Data provided -
☆ ☆ ☆

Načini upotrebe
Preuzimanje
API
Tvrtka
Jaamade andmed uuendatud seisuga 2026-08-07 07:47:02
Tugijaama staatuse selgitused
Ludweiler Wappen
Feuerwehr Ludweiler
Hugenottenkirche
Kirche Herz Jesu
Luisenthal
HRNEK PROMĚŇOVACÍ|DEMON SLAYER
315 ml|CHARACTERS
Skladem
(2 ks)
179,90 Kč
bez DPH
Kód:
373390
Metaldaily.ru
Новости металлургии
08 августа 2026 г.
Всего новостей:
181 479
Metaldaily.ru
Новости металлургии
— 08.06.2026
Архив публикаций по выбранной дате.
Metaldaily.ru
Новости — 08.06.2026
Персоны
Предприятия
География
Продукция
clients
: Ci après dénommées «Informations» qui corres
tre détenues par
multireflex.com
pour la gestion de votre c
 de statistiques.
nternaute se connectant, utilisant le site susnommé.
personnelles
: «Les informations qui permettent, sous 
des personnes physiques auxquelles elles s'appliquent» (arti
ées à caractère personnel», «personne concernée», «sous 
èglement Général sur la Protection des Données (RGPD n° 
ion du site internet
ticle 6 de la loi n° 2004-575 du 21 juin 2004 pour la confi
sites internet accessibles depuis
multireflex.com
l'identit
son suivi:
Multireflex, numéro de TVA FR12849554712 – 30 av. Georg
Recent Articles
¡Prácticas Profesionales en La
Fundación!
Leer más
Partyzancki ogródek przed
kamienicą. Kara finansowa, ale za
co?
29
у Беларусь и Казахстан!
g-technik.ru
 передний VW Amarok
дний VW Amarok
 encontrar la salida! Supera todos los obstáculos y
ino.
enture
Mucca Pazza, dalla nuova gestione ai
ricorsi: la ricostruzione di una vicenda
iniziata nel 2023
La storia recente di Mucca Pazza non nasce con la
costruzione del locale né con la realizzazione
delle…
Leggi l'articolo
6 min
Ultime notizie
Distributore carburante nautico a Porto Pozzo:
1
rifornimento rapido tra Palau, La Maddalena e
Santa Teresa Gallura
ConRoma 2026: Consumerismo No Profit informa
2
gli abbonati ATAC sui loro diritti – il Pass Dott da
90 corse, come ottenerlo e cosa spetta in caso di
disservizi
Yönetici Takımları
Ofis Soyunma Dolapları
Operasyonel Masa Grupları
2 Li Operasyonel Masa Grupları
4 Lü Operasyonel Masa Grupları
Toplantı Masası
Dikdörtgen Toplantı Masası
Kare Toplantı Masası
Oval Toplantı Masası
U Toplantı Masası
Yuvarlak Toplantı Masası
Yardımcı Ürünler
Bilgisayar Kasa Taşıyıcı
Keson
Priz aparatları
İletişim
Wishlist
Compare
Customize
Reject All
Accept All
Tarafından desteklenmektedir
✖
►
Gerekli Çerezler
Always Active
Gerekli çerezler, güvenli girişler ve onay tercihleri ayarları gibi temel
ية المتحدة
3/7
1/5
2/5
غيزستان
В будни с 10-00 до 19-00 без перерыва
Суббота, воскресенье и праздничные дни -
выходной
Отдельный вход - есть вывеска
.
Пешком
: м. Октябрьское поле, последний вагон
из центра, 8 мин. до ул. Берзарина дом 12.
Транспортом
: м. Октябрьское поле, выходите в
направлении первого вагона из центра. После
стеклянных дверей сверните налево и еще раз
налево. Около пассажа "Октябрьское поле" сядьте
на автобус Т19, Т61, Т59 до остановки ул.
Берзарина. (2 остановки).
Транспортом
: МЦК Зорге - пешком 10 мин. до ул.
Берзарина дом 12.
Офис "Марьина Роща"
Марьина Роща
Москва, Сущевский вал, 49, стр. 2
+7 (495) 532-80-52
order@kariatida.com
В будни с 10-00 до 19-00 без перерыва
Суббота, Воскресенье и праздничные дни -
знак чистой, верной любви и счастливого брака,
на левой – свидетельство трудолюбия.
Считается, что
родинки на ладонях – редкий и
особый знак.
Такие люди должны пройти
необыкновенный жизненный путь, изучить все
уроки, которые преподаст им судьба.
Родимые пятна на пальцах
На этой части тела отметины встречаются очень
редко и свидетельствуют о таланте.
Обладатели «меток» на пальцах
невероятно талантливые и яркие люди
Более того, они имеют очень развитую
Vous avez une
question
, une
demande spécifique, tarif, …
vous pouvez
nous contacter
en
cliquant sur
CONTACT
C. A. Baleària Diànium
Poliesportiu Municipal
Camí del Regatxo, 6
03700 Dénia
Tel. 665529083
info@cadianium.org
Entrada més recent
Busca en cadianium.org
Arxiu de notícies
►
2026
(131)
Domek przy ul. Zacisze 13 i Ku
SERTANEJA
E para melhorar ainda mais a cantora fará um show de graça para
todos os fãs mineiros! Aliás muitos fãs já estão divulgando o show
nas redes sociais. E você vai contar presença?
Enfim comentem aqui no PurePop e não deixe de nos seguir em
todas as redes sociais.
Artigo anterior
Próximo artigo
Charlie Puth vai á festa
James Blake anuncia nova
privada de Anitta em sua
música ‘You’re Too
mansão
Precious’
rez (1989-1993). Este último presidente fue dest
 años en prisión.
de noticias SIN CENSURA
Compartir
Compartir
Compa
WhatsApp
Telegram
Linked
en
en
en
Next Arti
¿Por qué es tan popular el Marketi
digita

☆ ☆ ☆

Problem - Each line of the data must come back exactly as written.

Expected answer -
Načini upotrebe
Preuzimanje
API
Tvrtka
Jaamade andmed uuendatud seisuga 2026-08-07 07:47:02
Tugijaama staatuse selgitused
Ludweiler Wappen
Feuerwehr Ludweiler
Hugenottenkirche
Kirche Herz Jesu
Luisenthal
HRNEK PROMĚŇOVACÍ|DEMON SLAYER
315 ml|CHARACTERS
Skladem
(2 ks)
179,90 Kč
bez DPH
Kód:
373390
Metaldaily.ru
Новости металлургии
08 августа 2026 г.
Всего новостей:
181 479
Metaldaily.ru
Новости металлургии
— 08.06.2026
Архив публикаций по выбранной дате.
Metaldaily.ru
Новости — 08.06.2026
Персоны
Предприятия
География
Продукция
clients
: Ci après dénommées «Informations» qui corres
tre détenues par
multireflex.com
pour la gestion de votre c
 de statistiques.
nternaute se connectant, utilisant le site susnommé.
personnelles
: «Les informations qui permettent, sous 
des personnes physiques auxquelles elles s'appliquent» (arti
ées à caractère personnel», «personne concernée», «sous 
èglement Général sur la Protection des Données (RGPD n° 
ion du site internet
ticle 6 de la loi n° 2004-575 du 21 juin 2004 pour la confi
sites internet accessibles depuis
multireflex.com
l'identit
son suivi:
Multireflex, numéro de TVA FR12849554712 – 30 av. Georg
Recent Articles
¡Prácticas Profesionales en La
Fundación!
Leer más
Partyzancki ogródek przed
kamienicą. Kara finansowa, ale za
co?
29
у Беларусь и Казахстан!
g-technik.ru
 передний VW Amarok
дний VW Amarok
 encontrar la salida! Supera todos los obstáculos y
ino.
enture
Mucca Pazza, dalla nuova gestione ai
ricorsi: la ricostruzione di una vicenda
iniziata nel 2023
La storia recente di Mucca Pazza non nasce con la
costruzione del locale né con la realizzazione
delle…
Leggi l'articolo
6 min
Ultime notizie
Distributore carburante nautico a Porto Pozzo:
1
rifornimento rapido tra Palau, La Maddalena e
Santa Teresa Gallura
ConRoma 2026: Consumerismo No Profit informa
2
gli abbonati ATAC sui loro diritti – il Pass Dott da
90 corse, come ottenerlo e cosa spetta in caso di
disservizi
Yönetici Takımları
Ofis Soyunma Dolapları
Operasyonel Masa Grupları
2 Li Operasyonel Masa Grupları
4 Lü Operasyonel Masa Grupları
Toplantı Masası
Dikdörtgen Toplantı Masası
Kare Toplantı Masası
Oval Toplantı Masası
U Toplantı Masası
Yuvarlak Toplantı Masası
Yardımcı Ürünler
Bilgisayar Kasa Taşıyıcı
Keson
Priz aparatları
İletişim
Wishlist
Compare
Customize
Reject All
Accept All
Tarafından desteklenmektedir
✖
►
Gerekli Çerezler
Always Active
Gerekli çerezler, güvenli girişler ve onay tercihleri ayarları gibi temel
ية المتحدة
3/7
1/5
2/5
غيزستان
В будни с 10-00 до 19-00 без перерыва
Суббота, воскресенье и праздничные дни -
выходной
Отдельный вход - есть вывеска
.
Пешком
: м. Октябрьское поле, последний вагон
из центра, 8 мин. до ул. Берзарина дом 12.
Транспортом
: м. Октябрьское поле, выходите в
направлении первого вагона из центра. После
стеклянных дверей сверните налево и еще раз
налево. Около пассажа "Октябрьское поле" сядьте
на автобус Т19, Т61, Т59 до остановки ул.
Берзарина. (2 остановки).
Транспортом
: МЦК Зорге - пешком 10 мин. до ул.
Берзарина дом 12.
Офис "Марьина Роща"
Марьина Роща
Москва, Сущевский вал, 49, стр. 2
+7 (495) 532-80-52
order@kariatida.com
В будни с 10-00 до 19-00 без перерыва
Суббота, Воскресенье и праздничные дни -
знак чистой, верной любви и счастливого брака,
на левой – свидетельство трудолюбия.
Считается, что
родинки на ладонях – редкий и
особый знак.
Такие люди должны пройти
необыкновенный жизненный путь, изучить все
уроки, которые преподаст им судьба.
Родимые пятна на пальцах
На этой части тела отметины встречаются очень
редко и свидетельствуют о таланте.
Обладатели «меток» на пальцах
невероятно талантливые и яркие люди
Более того, они имеют очень развитую
Vous avez une
question
, une
demande spécifique, tarif, …
vous pouvez
nous contacter
en
cliquant sur
CONTACT
C. A. Baleària Diànium
Poliesportiu Municipal
Camí del Regatxo, 6
03700 Dénia
Tel. 665529083
info@cadianium.org
Entrada més recent
Busca en cadianium.org
Arxiu de notícies
►
2026
(131)
Domek przy ul. Zacisze 13 i Ku
SERTANEJA
E para melhorar ainda mais a cantora fará um show de graça para
todos os fãs mineiros! Aliás muitos fãs já estão divulgando o show
nas redes sociais. E você vai contar presença?
Enfim comentem aqui no PurePop e não deixe de nos seguir em
todas as redes sociais.
Artigo anterior
Próximo artigo
Charlie Puth vai á festa
James Blake anuncia nova
privada de Anitta em sua
música ‘You’re Too
mansão
Precious’
rez (1989-1993). Este último presidente fue dest
 años en prisión.
de noticias SIN CENSURA
Compartir
Compartir
Compa
WhatsApp
Telegram
Linked
en
en
en
Next Arti
¿Por qué es tan popular el Marketi
digita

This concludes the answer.